I was waiting for someone to say it...

Troubled, I have a question: you said you never loved anyone before Jeri....so why did you marry your wife? Serious question, too.


----------



## TroubledMan (Apr 27, 2011)

I appreciate Conrad's point of view. And I did begin reading the links he provided.

I'm not as scared as I was yesterday. I'm a good-looking, funny guy and I know I wouldn't have to spend my life alone. I think I need to armour myself for what's to come.

My primary concern now is getting her into counselling. She's terribly shy and reserved and talking to a counselor scares the hell out of her. I'm thinking of having an intervention with her family and friends there. She'll be so pissed off at me, but if she doesn't act soon I'm going to intervene or give her an ultimatum. 

I think she is almost to the point where she thinks she doesn't deserve to have any happiness, and that includes me, so maybe I should man-up a bit and show more indifference. IDK. Much to ponder.:scratchhead:

I certainly don't want to be anybodies doormat, but then again I suffer from my own demons and self esteem issues so I have a tendancy to take responsibility for other people's behavior.


----------



## sisters359 (Apr 9, 2009)

Have you considered that the problem is, she was broken long before you got together?

She does not seem very emotionally competent. She blames you for not being there when she needed you--but you did what you could. She is unwilling to allow you to have your own emotional needs to take care of; hers must come first. 

The fact that you love someone like this is information for you to use in moving forward with your life, as you continue to grow and change. Remember that if you mourn and *wish* she could be more emotionally mature, you are wishing she was a different person--different from what you claim to love. So either love her for who she is and be ready to deal with that, or realize you don't really love HER but who you wish she was, and move on. 

But writing to your ex and apologizing is still a good idea.


----------



## luckyman (Apr 14, 2011)

Whatever it is you're doing is not working. To continue the same approach only with more energy will surely net you worse results. 

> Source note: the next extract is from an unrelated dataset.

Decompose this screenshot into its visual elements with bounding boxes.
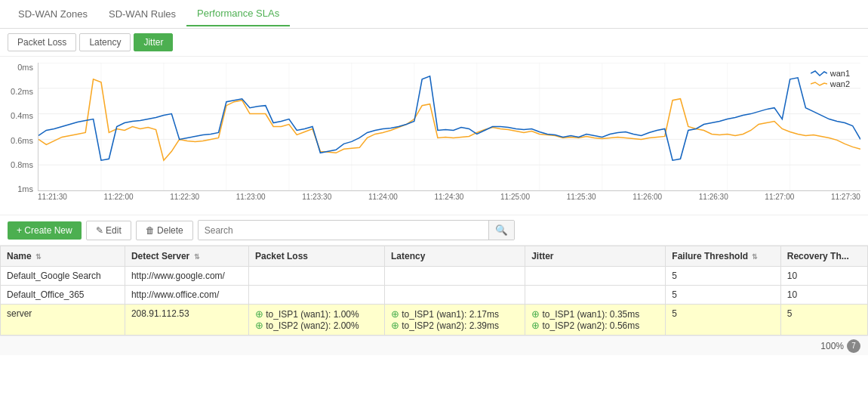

As Conrad said, time to change course.

Just because you and your wife began your marriage in an affair does not doom your marriage. 

You can do your part to help yourself and be healthy, but you can't do her part too. 

Maintain your own standards. Keep yourself involved in YOUR life. Enjoy yourself and pursue those things that bring you joy. Be open to communicate, but she will need to approach you. You have said enough. Repeating yourself over and over again expecting a different outcome is foolish.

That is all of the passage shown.